Journal of Smooth Muscle Research Volume 36, Issue 3

Mechanism of Relaxant Response to Papaverine on the Smooth Muscle of Non-pregnant Rat Uterus

In the present paper, we examined a mechanism of the papaverine-induced relaxation in the smooth muscle of non-pregnant rat uterus. The hyperosmotic 65 mM KCl (H-65K⁺)-or oxytocin-induced contraction in the uterus was inhibited by an addition of papaverine in a concentration-dependent manner. Papaverine did not increase both cAMP and cGMP contents in the uterus in the presence of H-65K⁺ or oxytocin. In fura 2 loaded muscles, papaverine did not affect an increase of [Ca²⁺]_i level by high K⁺ or oxytocin. In permeabilized muscles, papaverine had no effect on the Ca²⁺-induced contraction. H-65K⁺ and oxytocin increased the rate of oxygen consumption 1.8 and 1.5 times higher than that in the resting condition, respectively. The increase of oxygen consumption in the H-65K⁺ or oxytocin was significantly inhibited by papaverine (1-100 μM). These results suggested that papaverine inhibits smooth muscle contraction mainly by inhibition of mitochondrial respiration in rat uterus as well as guinea pig ileum, which shows a highly spontaneous activity and a highly metabolic dependency of a contraction.

The β₃-Adrenoceptor-Mediated Relaxation Induced by Epinephrine in Guinea Pig Taenia Caecum

The mechanisms of the β-adrenoceptor-mediated relaxation induced by epinephrine in guinea pig taenia caecum were examined. The relaxant response to epinephrine was unaffected by propranolol (∼10^-5M) or phentolamine (∼10^-5M). The response to epinephrine was antagonized in a concentration-dependent manner by bupranolol, and Schild plot of the data revealed the pA₂ value of 5.87. Epinephrine significantly increased cyclic AMP level in this preparation. Bupranolol (10^-4M) significantly decreased the cyclic AMP level that was elicited by epinephrine, whereas propranolol (10^-5M) produced no effect. These results suggest that the relaxant response to epinephrine in the guinea pig taenai caecum is mainly mediated by β₃-adrenoceptors.

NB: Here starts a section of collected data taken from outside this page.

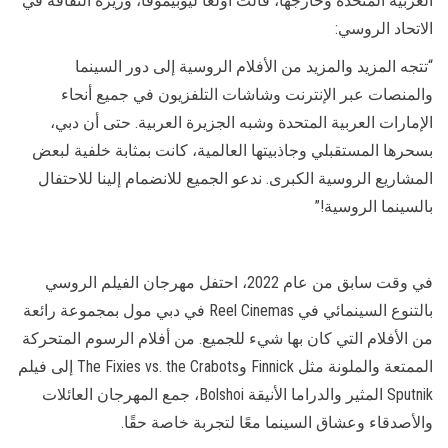
العربية المتحدة وخارجها، قالت أولغا ليوبيموفا، وزيرة الثقافة في
الاتحاد الروسي:
“تتجه المزيد والمزيد من الأفلام الروسية إلى دور السينما
والمنصات عبر الإنترنت وشاشات التلفزيون في جميع أنحاء
الإمارات العربية المتحدة وشبه الجزيرة العربية. حتى أن دبي،
بسحرها المستقبلي وجاذبيتها العالمية، كانت بمثابة خلفية لبعض
المشاريع الروسية الكبرى. ندعو الجميع للانضمام إلينا للاحتفال
بالسينما الروسية!”
في وقت سابق من عام 2022، احتفل مهرجان الفيلم الروسي
بالتنوع السينمائي في Reel Cinemas في دبي مول بمجموعة رائعة
من الأفلام التي كان بها شيء للجميع. من أفلام الرسوم المتحركة
الممتعة والملونة مثل Finnick وThe Fixies vs. the Crabots إلى فيلم
Sputnik المثير والدراما الأنيقة Bolshoi، جمع المهرجان العائلات
والأصدقاء وعشاق السينما معًا لتجربة خاصة حقًا.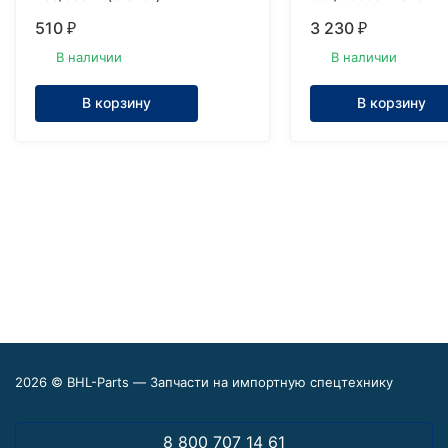
510
3 230
₽
₽
В наличии
В наличии
В корзину
В корзину
2026 © BHL-Parts — Запчасти на импортную спецтехнику
8 800 707 14 61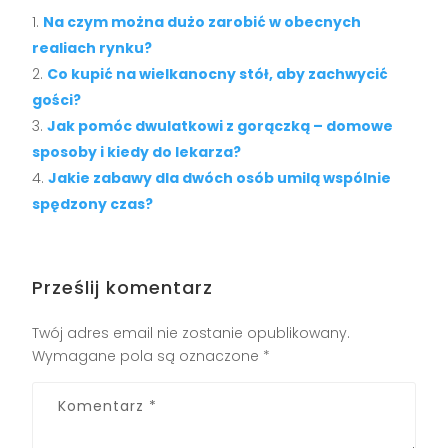
Na czym można dużo zarobić w obecnych
realiach rynku?
Co kupić na wielkanocny stół, aby zachwycić
gości?
Jak pomóc dwulatkowi z gorączką – domowe
sposoby i kiedy do lekarza?
Jakie zabawy dla dwóch osób umilą wspólnie
spędzony czas?
Prześlij komentarz
Twój adres email nie zostanie opublikowany.
Wymagane pola są oznaczone
*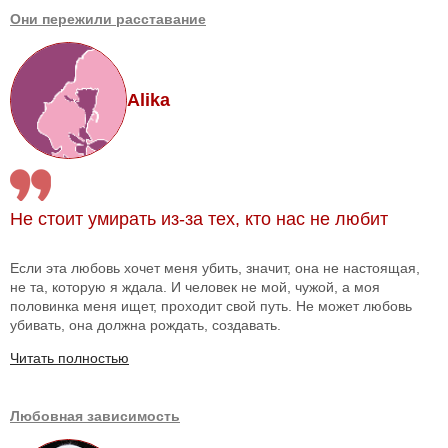
Они пережили расставание
Alika
Не стоит умирать из-за тех, кто нас не любит
Если эта любовь хочет меня убить, значит, она не настоящая,
не та, которую я ждала. И человек не мой, чужой, а моя
половинка меня ищет, проходит свой путь. Не может любовь
убивать, она должна рождать, создавать.
Читать полностью
Любовная зависимость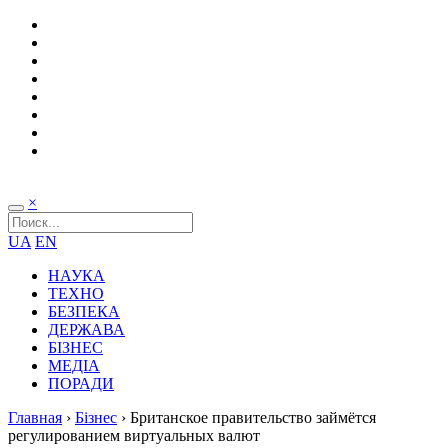
×
UA
EN
НАУКА
ТЕХНО
БЕЗПЕКА
ДЕРЖАВА
БІЗНЕС
МЕДІА
ПОРАДИ
Главная
›
Бізнес
›
Британское правительство займётся
регулированием виртуальных валют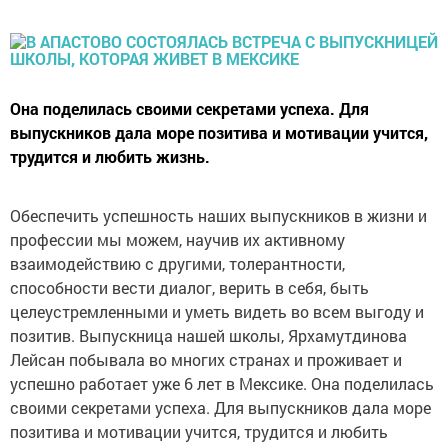
Она поделилась своими секретами успеха. Для
выпускников дала море позитива и мотивации учится,
трудится и любить жизнь.
Обеспечить успешность наших выпускников в жизни и
профессии мы можем, научив их активному
взаимодействию с другими, толерантности,
способности вести диалог, верить в себя, быть
целеустремленными и уметь видеть во всем выгоду и
позитив. Выпускница нашей школы, Ярхамутдинова
Лейсан побывала во многих странах и проживает и
успешно работает уже 6 лет в Мексике. Она поделилась
своими секретами успеха. Для выпускников дала море
позитива и мотивации учится, трудится и любить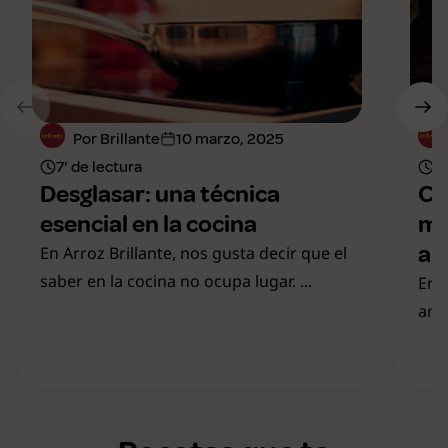
Por Brillante
10 marzo, 2025
7' de lectura
8'
Desglasar: una técnica
Cu
esencial en la cocina
mo
al
En Arroz Brillante, nos gusta decir que el
saber en la cocina no ocupa lugar. ...
En 
arr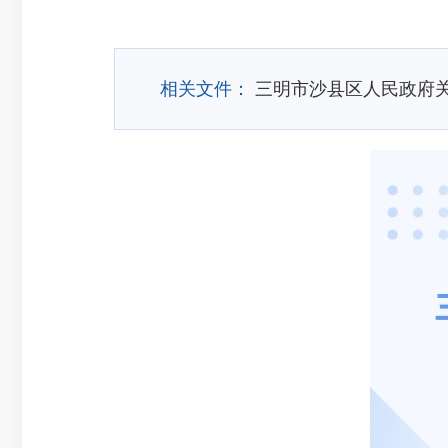
相关文件：
三明市沙县区人民政府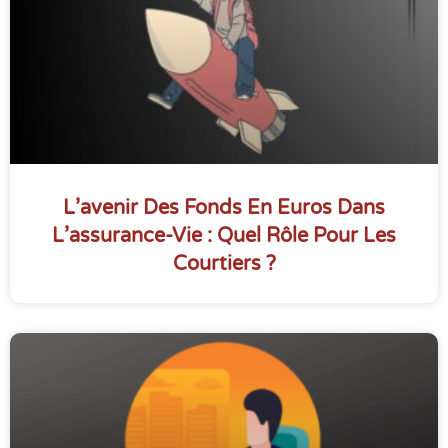
L’avenir Des Fonds En Euros Dans
L’assurance-Vie : Quel Rôle Pour Les
Courtiers ?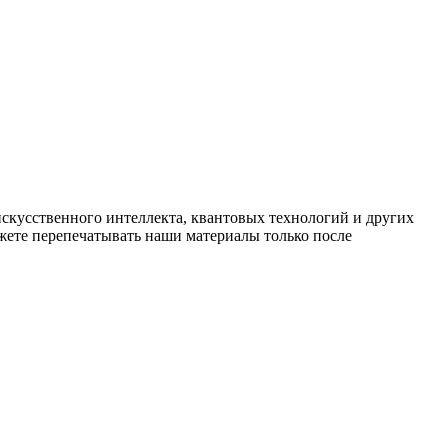
искусственного интеллекта, квантовых технологий и других
ете перепечатывать наши материалы только после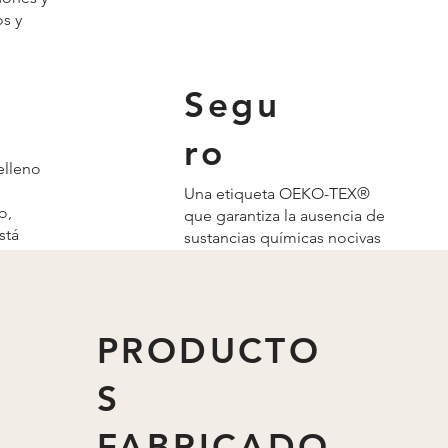
s y
Segu
ro
elleno
Una etiqueta OEKO-TEX®
o,
que garantiza la ausencia de
stá
sustancias químicas nocivas
mínimo
para las personas y el medio
ambiente.
PRODUCTO
S
FABRICADO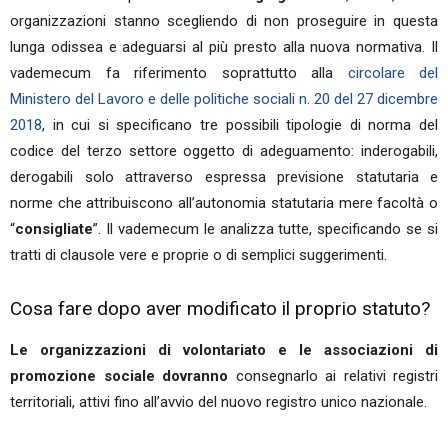
organizzazioni stanno scegliendo di non proseguire in questa
lunga odissea e adeguarsi al più presto alla nuova normativa. Il
vademecum fa riferimento soprattutto alla
circolare del
Ministero del Lavoro e delle politiche sociali n. 20 del 27 dicembre
2018
, in cui si specificano tre possibili tipologie di norma del
codice del terzo settore oggetto di adeguamento: inderogabili,
derogabili solo attraverso espressa previsione statutaria e
norme che attribuiscono all’autonomia statutaria mere facoltà o
“
consigliate
”. Il vademecum le analizza tutte, specificando se si
tratti di clausole vere e proprie o di semplici suggerimenti.
Cosa fare dopo aver modificato il proprio statuto?
Le organizzazioni di volontariato e le associazioni di
promozione sociale dovranno
consegnarlo ai relativi registri
territoriali, attivi fino all’avvio del nuovo registro unico nazionale.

Diverse Expression of Delayed Rectifier K⁺ Channel Subtype Transcripts in Several Types of Smooth Muscles of the Rat

Diverse expression of voltage dependent K⁺ (Kv) channels was examined in smooth muscles (SMs) ; carotid artery (CA), mesenteric artery (MA), urinary bladder (UB), and vas deferens (VD) of the rat, using RT-PCR based analyses. Among eight Kv channel subtypes examined (Kv 1.1, Kv 1.2, Kv 1.5, Kv 1.6, Kv 2.1, Kv 2.2, Kv 3.1, and Kv 3.2), expression of three delayed rectifier Kv (K_D) channel (Kv 1.2, Kv 1.5, and Kv 2.1) transcripts was observed in these SMs. To determine precisely the expression levels of the transcripts encoding K_D subtypes, those of three K_D subtypes (Kv 1.2, Kv 1.5, and Kv 2.1) were determined by competitive PCR. In vascular SM tissues, CA and MA, Kv 1.2 and Kv 1.5 transcripts were expressed at relatively high levels, whereas in visceral SM tissues, UB and VD, Kv 2.1 transcripts were expressed at the relatively high levels. These results suggest that the diverse expression of K_D subtypes is, at least in part, responsible for differences in electrical excitability and also for the variation of the electrophysiological and pharmacological phenotypes as tonic and phasic SMs.